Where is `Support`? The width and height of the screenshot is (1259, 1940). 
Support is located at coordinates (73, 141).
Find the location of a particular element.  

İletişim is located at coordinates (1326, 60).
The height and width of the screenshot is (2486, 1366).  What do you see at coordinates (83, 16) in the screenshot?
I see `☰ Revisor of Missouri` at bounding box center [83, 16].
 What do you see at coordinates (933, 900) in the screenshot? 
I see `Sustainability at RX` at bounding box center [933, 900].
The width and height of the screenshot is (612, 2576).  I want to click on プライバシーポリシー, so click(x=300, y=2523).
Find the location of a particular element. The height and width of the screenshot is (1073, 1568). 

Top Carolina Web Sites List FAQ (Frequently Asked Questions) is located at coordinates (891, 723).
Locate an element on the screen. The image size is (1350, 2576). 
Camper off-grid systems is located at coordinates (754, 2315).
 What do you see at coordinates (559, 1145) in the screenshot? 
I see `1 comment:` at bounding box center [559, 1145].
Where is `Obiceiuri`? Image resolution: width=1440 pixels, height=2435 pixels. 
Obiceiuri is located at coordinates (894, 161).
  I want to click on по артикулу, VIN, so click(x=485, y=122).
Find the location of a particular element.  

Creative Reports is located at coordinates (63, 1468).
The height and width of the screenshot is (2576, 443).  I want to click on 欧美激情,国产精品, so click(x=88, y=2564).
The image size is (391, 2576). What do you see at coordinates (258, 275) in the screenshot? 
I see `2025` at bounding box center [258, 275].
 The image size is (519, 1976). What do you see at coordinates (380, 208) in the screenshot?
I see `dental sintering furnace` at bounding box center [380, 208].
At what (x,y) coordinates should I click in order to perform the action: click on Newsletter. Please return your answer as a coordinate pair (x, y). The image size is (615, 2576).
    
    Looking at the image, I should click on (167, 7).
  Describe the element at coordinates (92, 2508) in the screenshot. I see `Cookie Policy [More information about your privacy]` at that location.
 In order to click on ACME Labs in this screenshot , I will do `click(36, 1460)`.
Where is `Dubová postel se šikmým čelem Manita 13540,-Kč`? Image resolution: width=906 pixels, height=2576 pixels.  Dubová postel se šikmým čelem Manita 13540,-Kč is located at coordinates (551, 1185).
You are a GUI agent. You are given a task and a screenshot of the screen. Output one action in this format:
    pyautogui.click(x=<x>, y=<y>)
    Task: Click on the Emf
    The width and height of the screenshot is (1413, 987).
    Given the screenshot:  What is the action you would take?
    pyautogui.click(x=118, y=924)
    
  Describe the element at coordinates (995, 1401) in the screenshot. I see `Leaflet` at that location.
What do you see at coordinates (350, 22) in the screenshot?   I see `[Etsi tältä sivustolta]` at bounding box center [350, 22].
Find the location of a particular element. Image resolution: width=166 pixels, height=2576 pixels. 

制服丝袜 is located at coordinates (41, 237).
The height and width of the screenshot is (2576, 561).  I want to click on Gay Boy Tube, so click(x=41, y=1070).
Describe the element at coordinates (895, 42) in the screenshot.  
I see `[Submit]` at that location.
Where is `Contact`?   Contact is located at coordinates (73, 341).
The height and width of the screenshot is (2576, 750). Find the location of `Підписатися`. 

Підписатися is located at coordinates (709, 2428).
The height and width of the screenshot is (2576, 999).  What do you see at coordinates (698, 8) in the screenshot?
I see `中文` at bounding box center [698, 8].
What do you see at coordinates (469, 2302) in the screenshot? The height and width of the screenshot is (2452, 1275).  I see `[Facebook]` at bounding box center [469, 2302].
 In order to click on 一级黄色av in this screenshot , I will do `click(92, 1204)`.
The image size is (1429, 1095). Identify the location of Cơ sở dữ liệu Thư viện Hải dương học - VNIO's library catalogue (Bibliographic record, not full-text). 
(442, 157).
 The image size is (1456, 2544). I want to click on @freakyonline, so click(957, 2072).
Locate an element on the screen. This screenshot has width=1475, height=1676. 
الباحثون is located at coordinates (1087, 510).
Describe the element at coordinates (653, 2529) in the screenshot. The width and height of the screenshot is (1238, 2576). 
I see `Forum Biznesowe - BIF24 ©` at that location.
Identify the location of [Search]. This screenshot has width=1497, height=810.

The problem:
The response should be every record above restated exactly.

Exercise answer:
Where is `Support`? The width and height of the screenshot is (1259, 1940). 
Support is located at coordinates (73, 141).
Find the location of a particular element.  

İletişim is located at coordinates (1326, 60).
The height and width of the screenshot is (2486, 1366).  What do you see at coordinates (83, 16) in the screenshot?
I see `☰ Revisor of Missouri` at bounding box center [83, 16].
 What do you see at coordinates (933, 900) in the screenshot? 
I see `Sustainability at RX` at bounding box center [933, 900].
The width and height of the screenshot is (612, 2576).  I want to click on プライバシーポリシー, so click(x=300, y=2523).
Find the location of a particular element. The height and width of the screenshot is (1073, 1568). 

Top Carolina Web Sites List FAQ (Frequently Asked Questions) is located at coordinates (891, 723).
Locate an element on the screen. The image size is (1350, 2576). 
Camper off-grid systems is located at coordinates (754, 2315).
 What do you see at coordinates (559, 1145) in the screenshot? 
I see `1 comment:` at bounding box center [559, 1145].
Where is `Obiceiuri`? Image resolution: width=1440 pixels, height=2435 pixels. 
Obiceiuri is located at coordinates (894, 161).
  I want to click on по артикулу, VIN, so click(x=485, y=122).
Find the location of a particular element.  

Creative Reports is located at coordinates (63, 1468).
The height and width of the screenshot is (2576, 443).  I want to click on 欧美激情,国产精品, so click(x=88, y=2564).
The image size is (391, 2576). What do you see at coordinates (258, 275) in the screenshot? 
I see `2025` at bounding box center [258, 275].
 The image size is (519, 1976). What do you see at coordinates (380, 208) in the screenshot?
I see `dental sintering furnace` at bounding box center [380, 208].
At what (x,y) coordinates should I click in order to perform the action: click on Newsletter. Please return your answer as a coordinate pair (x, y). The image size is (615, 2576).
    
    Looking at the image, I should click on (167, 7).
  Describe the element at coordinates (92, 2508) in the screenshot. I see `Cookie Policy [More information about your privacy]` at that location.
 In order to click on ACME Labs in this screenshot , I will do `click(36, 1460)`.
Where is `Dubová postel se šikmým čelem Manita 13540,-Kč`? Image resolution: width=906 pixels, height=2576 pixels.  Dubová postel se šikmým čelem Manita 13540,-Kč is located at coordinates (551, 1185).
You are a GUI agent. You are given a task and a screenshot of the screen. Output one action in this format:
    pyautogui.click(x=<x>, y=<y>)
    Task: Click on the Emf
    The width and height of the screenshot is (1413, 987).
    Given the screenshot:  What is the action you would take?
    pyautogui.click(x=118, y=924)
    
  Describe the element at coordinates (995, 1401) in the screenshot. I see `Leaflet` at that location.
What do you see at coordinates (350, 22) in the screenshot?   I see `[Etsi tältä sivustolta]` at bounding box center [350, 22].
Find the location of a particular element. Image resolution: width=166 pixels, height=2576 pixels. 

制服丝袜 is located at coordinates (41, 237).
The height and width of the screenshot is (2576, 561).  I want to click on Gay Boy Tube, so click(x=41, y=1070).
Describe the element at coordinates (895, 42) in the screenshot.  
I see `[Submit]` at that location.
Where is `Contact`?   Contact is located at coordinates (73, 341).
The height and width of the screenshot is (2576, 750). Find the location of `Підписатися`. 

Підписатися is located at coordinates (709, 2428).
The height and width of the screenshot is (2576, 999).  What do you see at coordinates (698, 8) in the screenshot?
I see `中文` at bounding box center [698, 8].
What do you see at coordinates (469, 2302) in the screenshot? The height and width of the screenshot is (2452, 1275).  I see `[Facebook]` at bounding box center [469, 2302].
 In order to click on 一级黄色av in this screenshot , I will do `click(92, 1204)`.
The image size is (1429, 1095). Identify the location of Cơ sở dữ liệu Thư viện Hải dương học - VNIO's library catalogue (Bibliographic record, not full-text). 
(442, 157).
 The image size is (1456, 2544). I want to click on @freakyonline, so click(957, 2072).
Locate an element on the screen. This screenshot has width=1475, height=1676. 
الباحثون is located at coordinates (1087, 510).
Describe the element at coordinates (653, 2529) in the screenshot. The width and height of the screenshot is (1238, 2576). 
I see `Forum Biznesowe - BIF24 ©` at that location.
Identify the location of [Search]. This screenshot has width=1497, height=810.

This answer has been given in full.